Transcribed page contents
--- START ---
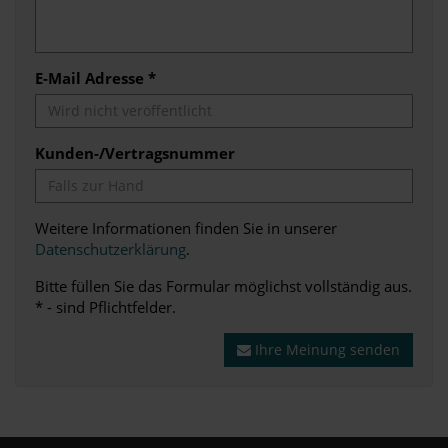
E-Mail Adresse *
Kunden-/Vertragsnummer
Weitere Informationen finden Sie in unserer
Datenschutzerklärung
.
Bitte füllen Sie das Formular möglichst vollständig aus.
* - sind Pflichtfelder.
Ihre Meinung senden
--- END ---
Exercise prompt :: Could the data above be returned in full, exactly, with every image left out?

Written answer ::
E-Mail Adresse *
Kunden-/Vertragsnummer
Weitere Informationen finden Sie in unserer
Datenschutzerklärung
.
Bitte füllen Sie das Formular möglichst vollständig aus.
* - sind Pflichtfelder.
Ihre Meinung senden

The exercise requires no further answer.